[Task statement]
Repeat each entry exactly; omit all pictures.

[Supplied material]
>>>>

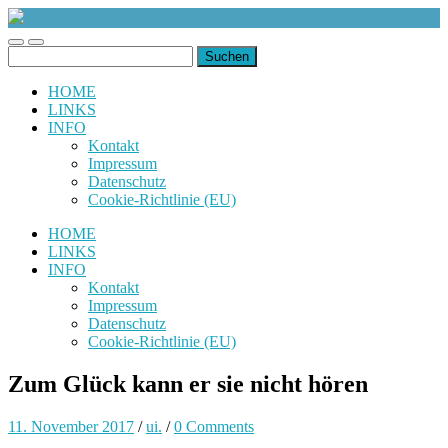
uiuiuiuiuiuiui.de
Toggle
Toggle
Suchen
mobile
search
nach:
menu
field
HOME
LINKS
INFO
Kontakt
Impressum
Datenschutz
Cookie-Richtlinie (EU)
HOME
LINKS
INFO
Kontakt
Impressum
Datenschutz
Cookie-Richtlinie (EU)
Zum Glück kann er sie nicht hören
11. November 2017
/
ui.
/
0 Comments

<<<<

[Completed task]
uiuiuiuiuiuiui.de
Toggle
Toggle
Suchen
mobile
search
nach:
menu
field
HOME
LINKS
INFO
Kontakt
Impressum
Datenschutz
Cookie-Richtlinie (EU)
HOME
LINKS
INFO
Kontakt
Impressum
Datenschutz
Cookie-Richtlinie (EU)
Zum Glück kann er sie nicht hören
11. November 2017
/
ui.
/
0 Comments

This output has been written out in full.